Os dois países escandinavos se inscreveram no ano passado para ingressar na OTAN após a invasão da Ucrânia pela Rússia, mas suas ofertas devem ser aprovadas por todos os 30 estados membros da OTAN. A Turquia e a Hungria ainda não ratificaram os pedidos.

A Turquia disse que a Suécia, em particular, deveria primeiro assumir uma postura mais clara contra o que vê como terroristas, principalmente militantes curdos e o grupo que culpa pela tentativa de golpe de 2016.

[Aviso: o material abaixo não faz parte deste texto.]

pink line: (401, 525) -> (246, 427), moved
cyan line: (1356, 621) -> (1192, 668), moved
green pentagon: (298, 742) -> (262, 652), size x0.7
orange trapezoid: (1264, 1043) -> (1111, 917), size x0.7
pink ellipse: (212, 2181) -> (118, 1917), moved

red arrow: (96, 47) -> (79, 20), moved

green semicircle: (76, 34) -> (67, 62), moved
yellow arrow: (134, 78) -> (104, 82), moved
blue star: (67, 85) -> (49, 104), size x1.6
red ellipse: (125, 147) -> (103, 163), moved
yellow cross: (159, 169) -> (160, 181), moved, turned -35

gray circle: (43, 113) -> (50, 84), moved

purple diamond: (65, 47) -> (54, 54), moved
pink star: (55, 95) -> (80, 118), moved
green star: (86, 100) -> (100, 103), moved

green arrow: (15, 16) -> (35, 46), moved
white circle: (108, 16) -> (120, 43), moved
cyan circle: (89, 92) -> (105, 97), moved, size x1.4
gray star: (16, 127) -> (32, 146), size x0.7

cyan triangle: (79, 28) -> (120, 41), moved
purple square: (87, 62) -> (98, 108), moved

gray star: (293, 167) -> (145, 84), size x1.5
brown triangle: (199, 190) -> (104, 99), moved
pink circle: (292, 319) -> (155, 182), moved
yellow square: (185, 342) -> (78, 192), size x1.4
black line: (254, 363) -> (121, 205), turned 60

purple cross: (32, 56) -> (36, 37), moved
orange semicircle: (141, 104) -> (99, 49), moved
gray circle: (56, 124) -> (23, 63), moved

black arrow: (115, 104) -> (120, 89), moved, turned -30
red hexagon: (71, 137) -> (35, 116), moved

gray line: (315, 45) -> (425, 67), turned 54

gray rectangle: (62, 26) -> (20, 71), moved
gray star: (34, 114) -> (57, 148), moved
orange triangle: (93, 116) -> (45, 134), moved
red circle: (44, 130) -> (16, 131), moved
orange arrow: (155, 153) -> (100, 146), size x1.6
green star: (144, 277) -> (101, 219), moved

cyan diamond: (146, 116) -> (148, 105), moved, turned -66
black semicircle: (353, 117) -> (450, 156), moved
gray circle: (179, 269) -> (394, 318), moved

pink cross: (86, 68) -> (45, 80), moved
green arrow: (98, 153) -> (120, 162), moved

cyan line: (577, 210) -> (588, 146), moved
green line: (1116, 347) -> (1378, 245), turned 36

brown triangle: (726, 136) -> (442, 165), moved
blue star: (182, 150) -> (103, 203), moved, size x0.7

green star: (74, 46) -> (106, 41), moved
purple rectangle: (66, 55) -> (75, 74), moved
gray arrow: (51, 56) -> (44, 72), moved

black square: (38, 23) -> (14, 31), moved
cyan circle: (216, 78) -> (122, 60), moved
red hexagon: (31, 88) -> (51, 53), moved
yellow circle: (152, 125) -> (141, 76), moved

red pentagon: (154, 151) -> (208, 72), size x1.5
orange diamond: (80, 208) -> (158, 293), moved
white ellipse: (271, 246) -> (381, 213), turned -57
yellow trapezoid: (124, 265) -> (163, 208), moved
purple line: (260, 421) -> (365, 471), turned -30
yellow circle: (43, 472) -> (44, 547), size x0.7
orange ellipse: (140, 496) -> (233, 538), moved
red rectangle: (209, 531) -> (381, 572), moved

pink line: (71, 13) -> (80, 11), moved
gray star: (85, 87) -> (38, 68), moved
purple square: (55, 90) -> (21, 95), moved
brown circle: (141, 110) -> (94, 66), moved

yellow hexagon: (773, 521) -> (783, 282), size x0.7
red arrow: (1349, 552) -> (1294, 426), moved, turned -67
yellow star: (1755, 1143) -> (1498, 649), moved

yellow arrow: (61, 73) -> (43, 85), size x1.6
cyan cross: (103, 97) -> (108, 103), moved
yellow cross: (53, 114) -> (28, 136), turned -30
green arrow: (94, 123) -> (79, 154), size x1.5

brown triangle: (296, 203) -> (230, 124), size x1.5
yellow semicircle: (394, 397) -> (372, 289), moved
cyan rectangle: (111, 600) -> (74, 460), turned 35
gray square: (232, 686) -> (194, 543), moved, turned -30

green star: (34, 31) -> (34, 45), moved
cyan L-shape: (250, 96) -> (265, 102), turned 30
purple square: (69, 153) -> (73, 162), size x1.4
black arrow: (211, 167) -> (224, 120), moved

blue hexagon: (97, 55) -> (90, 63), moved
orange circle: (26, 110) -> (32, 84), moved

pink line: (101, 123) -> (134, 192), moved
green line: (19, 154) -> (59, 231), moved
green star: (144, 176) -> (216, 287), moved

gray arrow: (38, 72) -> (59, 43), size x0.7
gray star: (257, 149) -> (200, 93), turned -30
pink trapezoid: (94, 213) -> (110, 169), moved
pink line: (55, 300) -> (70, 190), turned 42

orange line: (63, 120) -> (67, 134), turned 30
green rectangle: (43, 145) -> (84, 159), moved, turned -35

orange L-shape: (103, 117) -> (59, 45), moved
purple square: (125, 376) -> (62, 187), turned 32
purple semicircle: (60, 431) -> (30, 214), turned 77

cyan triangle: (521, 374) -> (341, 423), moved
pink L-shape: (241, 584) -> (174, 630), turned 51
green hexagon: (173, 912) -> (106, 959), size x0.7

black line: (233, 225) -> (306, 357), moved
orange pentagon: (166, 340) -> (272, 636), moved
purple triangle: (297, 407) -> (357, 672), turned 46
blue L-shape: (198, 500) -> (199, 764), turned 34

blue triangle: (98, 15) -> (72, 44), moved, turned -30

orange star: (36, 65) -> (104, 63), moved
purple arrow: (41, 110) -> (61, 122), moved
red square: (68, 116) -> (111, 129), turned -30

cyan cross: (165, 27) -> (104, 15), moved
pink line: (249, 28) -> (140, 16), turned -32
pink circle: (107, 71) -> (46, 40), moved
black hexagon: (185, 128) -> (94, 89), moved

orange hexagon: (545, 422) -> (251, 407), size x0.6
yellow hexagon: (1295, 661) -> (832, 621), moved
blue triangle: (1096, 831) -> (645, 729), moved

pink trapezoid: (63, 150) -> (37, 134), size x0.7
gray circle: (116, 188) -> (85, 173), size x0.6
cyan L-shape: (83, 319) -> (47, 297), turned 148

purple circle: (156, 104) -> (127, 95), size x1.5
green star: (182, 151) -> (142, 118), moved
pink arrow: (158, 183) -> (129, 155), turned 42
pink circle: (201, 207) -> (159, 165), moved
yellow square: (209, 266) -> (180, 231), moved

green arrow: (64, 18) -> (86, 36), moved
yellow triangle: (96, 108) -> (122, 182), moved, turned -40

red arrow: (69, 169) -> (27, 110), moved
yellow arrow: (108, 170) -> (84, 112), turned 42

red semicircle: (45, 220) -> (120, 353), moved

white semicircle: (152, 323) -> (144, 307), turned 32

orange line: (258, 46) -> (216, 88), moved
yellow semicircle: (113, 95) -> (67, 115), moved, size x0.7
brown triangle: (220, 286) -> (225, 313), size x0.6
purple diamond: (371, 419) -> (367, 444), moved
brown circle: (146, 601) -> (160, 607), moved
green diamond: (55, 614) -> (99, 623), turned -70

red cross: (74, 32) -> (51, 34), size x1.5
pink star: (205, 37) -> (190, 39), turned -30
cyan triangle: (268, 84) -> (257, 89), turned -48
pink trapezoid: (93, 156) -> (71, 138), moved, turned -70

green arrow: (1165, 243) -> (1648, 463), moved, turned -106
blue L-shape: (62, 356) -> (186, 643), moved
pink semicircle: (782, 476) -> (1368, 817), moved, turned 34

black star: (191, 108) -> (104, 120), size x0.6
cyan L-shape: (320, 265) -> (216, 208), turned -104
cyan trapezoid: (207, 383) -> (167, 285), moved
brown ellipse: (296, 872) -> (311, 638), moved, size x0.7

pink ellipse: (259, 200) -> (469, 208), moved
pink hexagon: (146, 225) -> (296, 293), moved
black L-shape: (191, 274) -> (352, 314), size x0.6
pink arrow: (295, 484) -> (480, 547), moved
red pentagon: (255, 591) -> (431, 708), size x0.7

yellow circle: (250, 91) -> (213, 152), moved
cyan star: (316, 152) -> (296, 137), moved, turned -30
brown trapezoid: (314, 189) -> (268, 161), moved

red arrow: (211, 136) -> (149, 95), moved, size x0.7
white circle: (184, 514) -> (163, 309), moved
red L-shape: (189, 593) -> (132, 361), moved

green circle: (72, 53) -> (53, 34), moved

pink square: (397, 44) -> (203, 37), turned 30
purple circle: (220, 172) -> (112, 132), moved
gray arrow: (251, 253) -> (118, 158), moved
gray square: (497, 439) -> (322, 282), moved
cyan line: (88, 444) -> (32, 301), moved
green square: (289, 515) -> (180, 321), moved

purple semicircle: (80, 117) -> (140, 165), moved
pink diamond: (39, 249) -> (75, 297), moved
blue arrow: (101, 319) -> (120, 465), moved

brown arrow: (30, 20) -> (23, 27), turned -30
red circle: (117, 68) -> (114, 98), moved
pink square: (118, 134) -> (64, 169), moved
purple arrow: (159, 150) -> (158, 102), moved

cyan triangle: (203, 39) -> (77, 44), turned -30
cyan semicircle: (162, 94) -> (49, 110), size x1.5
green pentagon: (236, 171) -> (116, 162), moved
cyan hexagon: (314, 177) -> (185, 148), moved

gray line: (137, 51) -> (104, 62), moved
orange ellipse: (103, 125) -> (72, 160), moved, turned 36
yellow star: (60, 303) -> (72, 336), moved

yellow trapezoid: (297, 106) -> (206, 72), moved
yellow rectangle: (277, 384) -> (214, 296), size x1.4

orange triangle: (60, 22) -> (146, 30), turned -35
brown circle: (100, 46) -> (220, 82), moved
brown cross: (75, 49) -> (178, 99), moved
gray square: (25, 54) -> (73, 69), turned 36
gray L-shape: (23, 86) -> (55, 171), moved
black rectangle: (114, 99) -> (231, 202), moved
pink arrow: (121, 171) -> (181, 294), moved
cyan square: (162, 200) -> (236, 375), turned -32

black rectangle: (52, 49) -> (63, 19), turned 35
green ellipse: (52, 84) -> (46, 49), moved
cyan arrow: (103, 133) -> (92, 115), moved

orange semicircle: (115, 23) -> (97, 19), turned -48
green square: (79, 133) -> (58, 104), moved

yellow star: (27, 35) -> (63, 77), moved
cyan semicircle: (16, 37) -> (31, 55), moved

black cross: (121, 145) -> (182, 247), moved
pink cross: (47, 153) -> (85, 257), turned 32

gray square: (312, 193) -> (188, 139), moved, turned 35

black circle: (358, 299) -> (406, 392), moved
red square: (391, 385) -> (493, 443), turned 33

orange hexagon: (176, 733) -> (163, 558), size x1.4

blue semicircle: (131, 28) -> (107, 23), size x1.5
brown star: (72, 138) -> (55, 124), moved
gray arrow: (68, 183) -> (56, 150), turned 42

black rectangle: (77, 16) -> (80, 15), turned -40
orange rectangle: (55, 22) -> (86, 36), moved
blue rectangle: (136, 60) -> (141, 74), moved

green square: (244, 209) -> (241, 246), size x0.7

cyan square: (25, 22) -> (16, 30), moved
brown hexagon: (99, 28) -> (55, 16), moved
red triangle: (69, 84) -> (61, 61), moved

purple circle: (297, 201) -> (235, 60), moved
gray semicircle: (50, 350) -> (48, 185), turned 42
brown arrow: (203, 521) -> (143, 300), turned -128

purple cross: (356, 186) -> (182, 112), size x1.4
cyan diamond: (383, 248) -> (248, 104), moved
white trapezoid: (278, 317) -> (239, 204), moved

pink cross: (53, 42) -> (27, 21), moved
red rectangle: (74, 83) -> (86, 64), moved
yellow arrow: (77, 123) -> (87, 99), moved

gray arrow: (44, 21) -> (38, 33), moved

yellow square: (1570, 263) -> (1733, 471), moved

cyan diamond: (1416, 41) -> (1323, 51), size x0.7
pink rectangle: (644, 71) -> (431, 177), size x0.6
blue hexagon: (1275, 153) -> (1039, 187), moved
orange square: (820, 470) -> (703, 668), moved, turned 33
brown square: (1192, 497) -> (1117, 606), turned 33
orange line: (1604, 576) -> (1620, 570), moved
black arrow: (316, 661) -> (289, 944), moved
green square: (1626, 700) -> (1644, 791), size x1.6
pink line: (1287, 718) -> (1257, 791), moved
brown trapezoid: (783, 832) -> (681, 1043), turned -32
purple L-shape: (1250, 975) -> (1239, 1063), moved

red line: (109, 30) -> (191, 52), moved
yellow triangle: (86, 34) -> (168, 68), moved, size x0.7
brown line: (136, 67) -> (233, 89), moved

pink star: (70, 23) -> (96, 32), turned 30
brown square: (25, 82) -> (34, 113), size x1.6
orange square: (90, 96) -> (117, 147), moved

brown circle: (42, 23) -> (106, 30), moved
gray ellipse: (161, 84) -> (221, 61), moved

“Dissemos olhe, então se você não entregar seus terroristas para nós, não seremos capazes de aprová-lo (aprovando o pedido da OTAN) pelo parlamento de qualquer maneira”, disse Erdogan em comentários no final do domingo, referindo-se aos jornais conjuntos. A conferência que ele teve com o primeiro-ministro sueco Ulf Christson em novembro passado.

“Para que isso seja aprovado no parlamento, primeiro é preciso entregar 100, cerca de 130 desses terroristas para nós”, disse Erdogan.

Políticos finlandeses interpretaram o pedido de Erdogan como uma resposta furiosa a um incidente em Estocolmo na semana passada, no qual uma efígie do líder turco foi pendurada durante o que parecia ser um pequeno protesto.

“Acho que isso deve ser uma reação aos eventos dos últimos dias”, disse o ministro das Relações Exteriores da Finlândia, Pekka Haavisto, à emissora pública YLE.

Haavisto disse que não estava ciente de nenhuma nova exigência oficial da Turquia.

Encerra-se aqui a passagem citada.